This law can be derived from triangle identities by left composing the first identity with an $$R$$ and right composing the second identity with an $$L$$. The following diagram will automatically communites thanks to the triangle identities.

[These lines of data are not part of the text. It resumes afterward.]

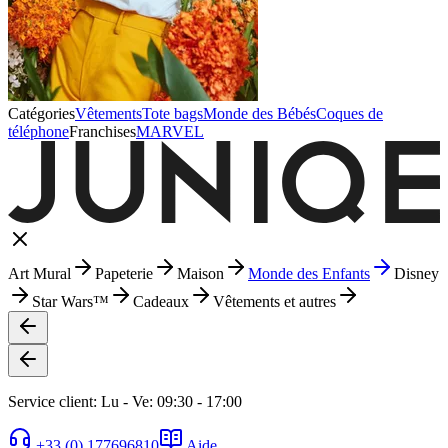
Catégories
Vêtements
Tote bags
Monde des Bébés
Coques de
téléphone
Franchises
MARVEL
Art Mural
Papeterie
Maison
Monde des Enfants
Disney
Star Wars™
Cadeaux
Vêtements et autres
Service client: Lu - Ve: 09:30 - 17:00
+33 (0) 177696810
Aide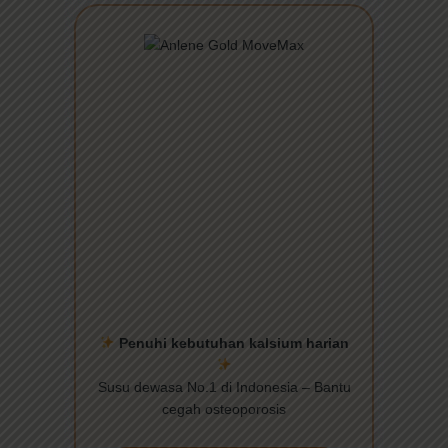
Penuhi kebutuhan kalsium harian
Susu dewasa No.1 di Indonesia – Bantu
cegah osteoporosis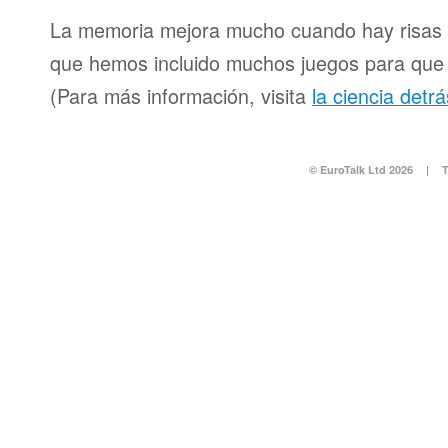
La memoria mejora mucho cuando hay risas y
que hemos incluido muchos juegos para que d
(Para más información, visita
la ciencia detr
© EuroTalk Ltd 2026
|
T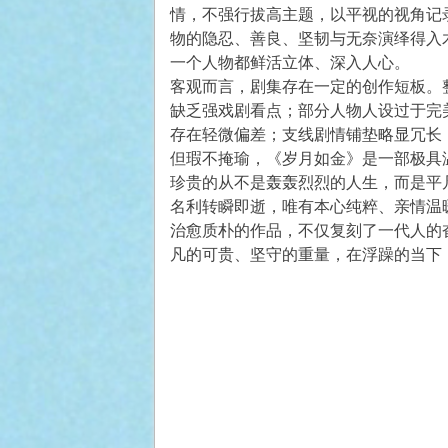
情，不强行拔高主题，以平视的视角记
物的隐忍、善良、坚韧与无奈演绎得入
一个人物都鲜活立体、深入人心。
客观而言，剧集存在一定的创作短板。
缺乏强戏剧看点；部分人物人设过于完
存在轻微偏差；支线剧情铺垫略显冗长
但瑕不掩瑜，《岁月如金》是一部极具
珍贵的从不是轰轰烈烈的人生，而是平
名利转瞬即逝，唯有本心纯粹、亲情温
治愈质朴的作品，不仅复刻了一代人的
凡的可贵、坚守的重量，在浮躁的当下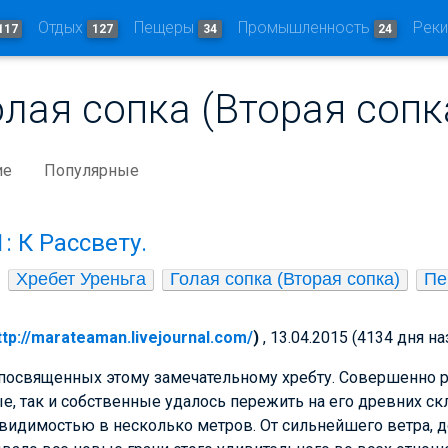
Отдых
Пещеры
Промышленность
Рек
117
127
34
24
олая сопка (Вторая сопк
ие
Популярные
: К Рассвету.
Хребет Уреньга
Голая сопка (Вторая сопка)
Пе
ttp://marateaman.livejournal.com/
)
, 13.04.2015 (4134 дня на
посвященных этому замечательному хребту. Совершенно 
е, так и собственные удалось пережить на его древних скл
 видимостью в несколько метров. От сильнейшего ветра, 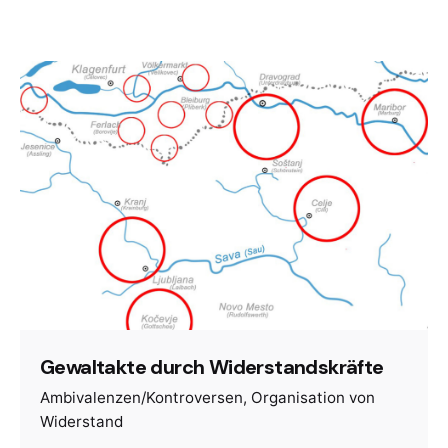
Gewaltakte durch Widerstandskräfte
Ambivalenzen/Kontroversen
Organisation von
Widerstand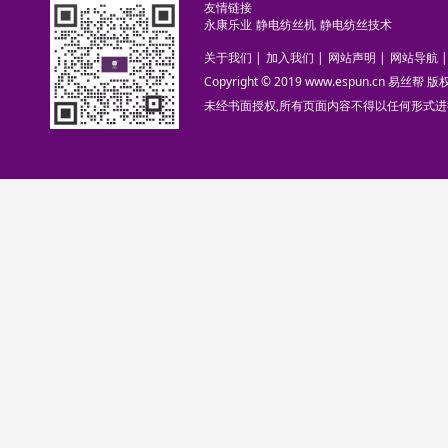
友情链接
永康乐业
静电纺丝机
静电纺丝技术
关于我们
|
加入我们
|
网站声明
|
网站导航
|
Copyright © 2019 www.espun.cn 易丝帮
未经书面授权,所有页面内容不得以任何形式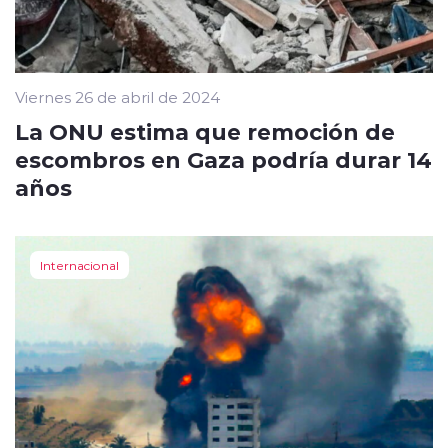
Viernes 26 de abril de 2024
La ONU estima que remoción de
escombros en Gaza podría durar 14
años
Internacional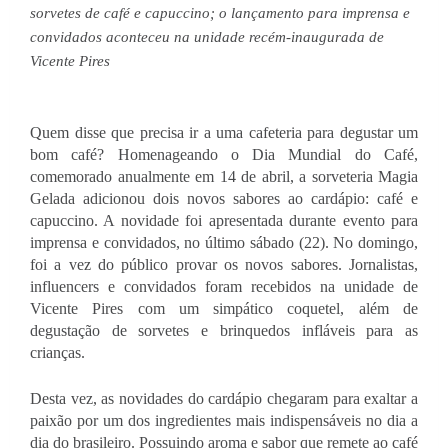
sorvetes de café e capuccino; o lançamento para imprensa e 
convidados aconteceu na unidade recém-inaugurada de 
Vicente Pires
Quem disse que precisa ir a uma cafeteria para degustar um 
bom café? Homenageando o Dia Mundial do Café, 
comemorado anualmente em 14 de abril, a sorveteria Magia 
Gelada adicionou dois novos sabores ao cardápio: café e 
capuccino. A novidade foi apresentada durante evento para 
imprensa e convidados, no último sábado (22). No domingo, 
foi a vez do público provar os novos sabores. Jornalistas, 
influencers e convidados foram recebidos na unidade de 
Vicente Pires com um simpático coquetel, além de 
degustação de sorvetes e brinquedos infláveis para as 
crianças.
Desta vez, as novidades do cardápio chegaram para exaltar a 
paixão por um dos ingredientes mais indispensáveis no dia a 
dia do brasileiro. Possuindo aroma e sabor que remete ao café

$\xymatrix { RL \ar[d]_{RL \circ \eta} \ar[r]^{\eta \circ RL} \ar@2{-}[rd]^{} & RLRL \ar[d]^{R\circ\epsilon\circ L} \\ RLRL \ar[r]_{R\circ\epsilon\circ L} & RL \\ }$

Now the multiplication law (or associativity law):

$\xymatrix { T^3 \ar[r]^{\mu \circ T} \ar[d]_{T\circ\mu} & T^2\ar[d]^\mu \\ T^2 \ar[r]^\mu & T }$

Or,

$\xymatrix { RLRLRL \ar[rr]^{R\circ\epsilon\circ L \circ RL} \ar[dd]_{RL\circ R\circ\epsilon\circ L} & & RLRL\ar[dd]^{R\circ\epsilon\circ L} \\\ & \\ RLRL \ar[rr]^{R\circ\epsilon\circ L} & & RL }$

This is the naturality square of $$\epsilon$$ left composed with $$R$$! Let’s remove the $$R$$ on the left and see what we get:

$\xymatrix { LRLRL \ar[rr]^{\epsilon_{LRL}} \ar[dd]_{LR \circ f} & & LRL\ar[dd]^{f} \\\ & \\ LRL \ar[rr]^{\epsilon_L} & & RL }$

This is exactly the naturality square of $$\epsilon: LR\to1$$. Thus we proved that the monad associativity law holds naturally just because $$\epsilon$$ is a natural transform.

In fact, an adjunction also gives rise to a comonad on $$RL$$, in a very similar fashion, by defining the counit (extract) to be $$\epsilon$$ and $$\delta$$ (duplication) to be $$L\circ\eta\circ R$$.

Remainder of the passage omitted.